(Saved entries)
________________________________________

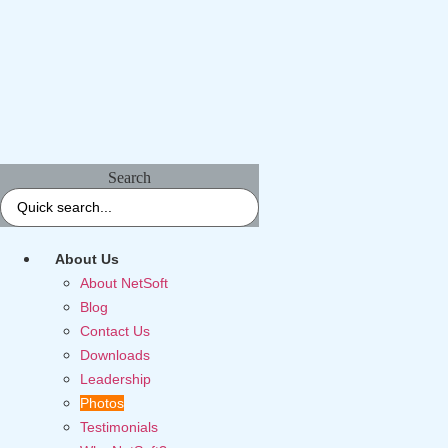
Search
About Us
About NetSoft
Blog
Contact Us
Downloads
Leadership
Photos
Testimonials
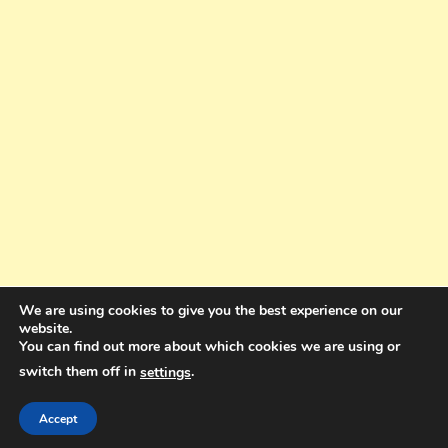
We are using cookies to give you the best experience on our
website.
You can find out more about which cookies we are using or
switch them off in
.
settings
Copyright © 2025. All rights reserved. Design and Coding by Bra Gibbz
Holdings Pty Ltd
|
Theme: BlogMagazine by
Dinesh Ghimire
.
Accept
Terms and Conditions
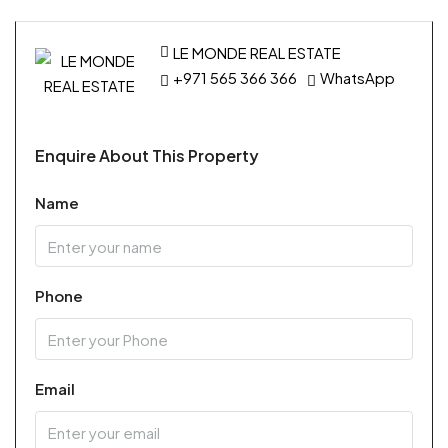
LE MONDE REAL ESTATE
+971 565 366 366
WhatsApp
Enquire About This Property
Name
Phone
Email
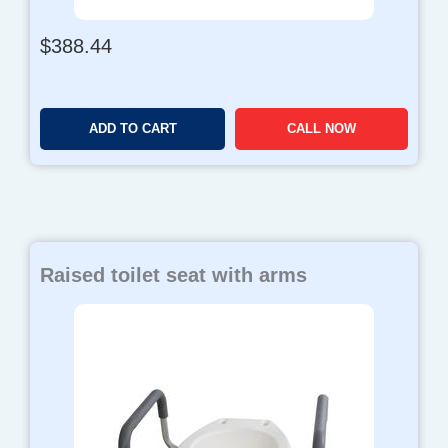
$
388.44
ADD TO CART
CALL NOW
Raised toilet seat with arms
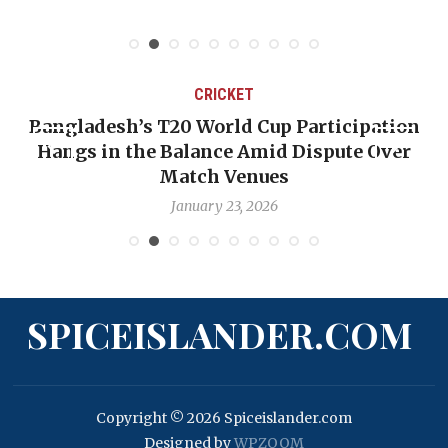
CRICKET
Bangladesh’s T20 World Cup Participation
Hangs in the Balance Amid Dispute Over
Match Venues
January 23, 2026
SPICEISLANDER.COM
Copyright © 2026 Spiceislander.com
Designed by
WPZOOM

________________________________________

* Directions for this task: Can you quote exactly the lines from the one containing "Bangladesh’s T20 World Cup Participation" through the last line of the records above, and nothing else?

* Response below:
Bangladesh’s T20 World Cup Participation
Hangs in the Balance Amid Dispute Over
Match Venues
January 23, 2026
SPICEISLANDER.COM
Copyright © 2026 Spiceislander.com
Designed by
WPZOOM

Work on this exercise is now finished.